● LISTED RECORDS
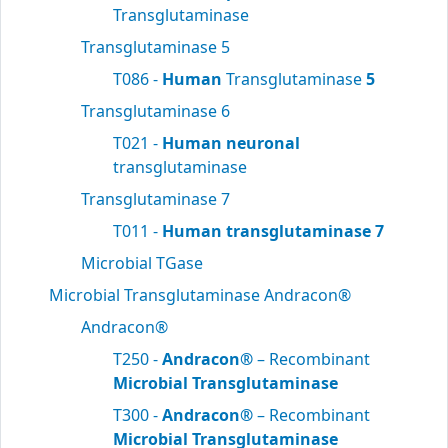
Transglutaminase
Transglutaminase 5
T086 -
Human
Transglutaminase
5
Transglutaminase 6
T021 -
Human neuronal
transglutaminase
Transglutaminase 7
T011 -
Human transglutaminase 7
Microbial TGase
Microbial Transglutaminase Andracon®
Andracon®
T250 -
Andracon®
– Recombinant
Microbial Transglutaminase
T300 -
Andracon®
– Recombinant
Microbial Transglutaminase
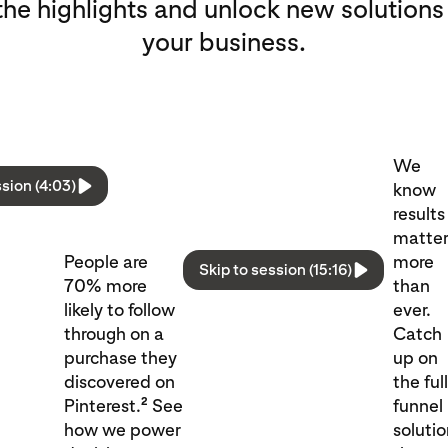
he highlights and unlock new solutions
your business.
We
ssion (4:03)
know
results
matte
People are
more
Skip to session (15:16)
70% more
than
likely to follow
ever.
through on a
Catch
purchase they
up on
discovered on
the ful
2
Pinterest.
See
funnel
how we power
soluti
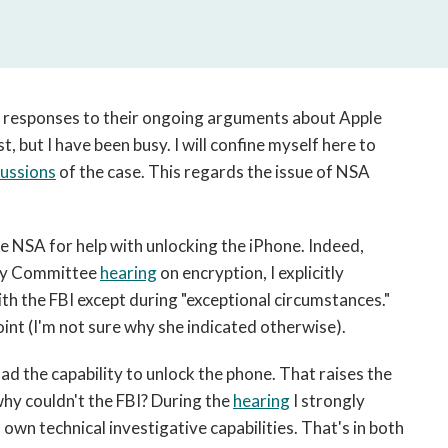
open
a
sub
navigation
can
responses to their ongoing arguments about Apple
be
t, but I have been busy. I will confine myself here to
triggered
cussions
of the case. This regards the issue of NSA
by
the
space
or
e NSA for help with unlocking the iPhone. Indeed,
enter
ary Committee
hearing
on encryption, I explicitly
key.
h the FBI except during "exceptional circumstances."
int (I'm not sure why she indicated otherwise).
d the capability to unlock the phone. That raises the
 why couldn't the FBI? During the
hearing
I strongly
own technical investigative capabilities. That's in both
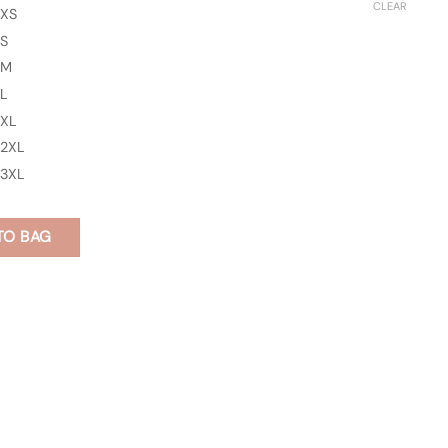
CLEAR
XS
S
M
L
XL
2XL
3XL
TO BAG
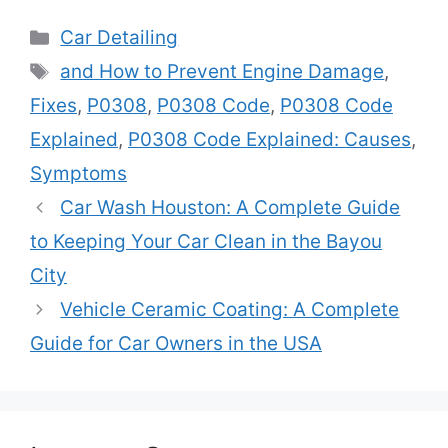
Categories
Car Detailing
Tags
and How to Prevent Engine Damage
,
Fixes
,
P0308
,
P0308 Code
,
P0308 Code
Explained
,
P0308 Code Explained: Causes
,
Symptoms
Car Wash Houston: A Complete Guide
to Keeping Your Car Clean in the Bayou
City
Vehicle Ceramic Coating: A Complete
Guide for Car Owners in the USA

● TASK INSTRUCTIONS
Restate the final lines of the listing above word for word, beginning at the line that contains "to Keeping Your Car Clean in the Bayou".

● WRITTEN SOLUTION
to Keeping Your Car Clean in the Bayou
City
Vehicle Ceramic Coating: A Complete
Guide for Car Owners in the USA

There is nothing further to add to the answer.